Any image in the records should be left out; output everything else exactly.

Excerpted records:
★ ★ ★ ★
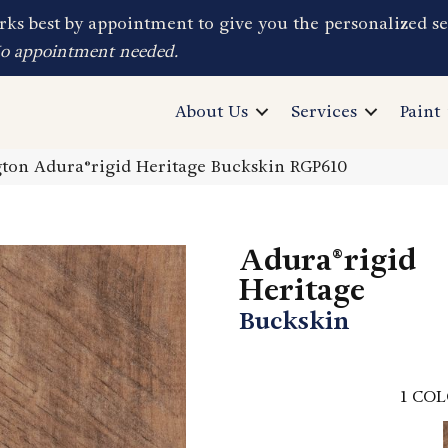
ks best by appointment to give you the personalized se
No appointment needed.
About Us
Services
Paint
on Adura®rigid Heritage Buckskin RGP610
Adura®rigid
Heritage
Buckskin
1
COL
★ ★ ★ ★
Task answer:
ks best by appointment to give you the personalized se
No appointment needed.
About Us
Services
Paint
on Adura®rigid Heritage Buckskin RGP610
Adura®rigid
Heritage
Buckskin
1
COL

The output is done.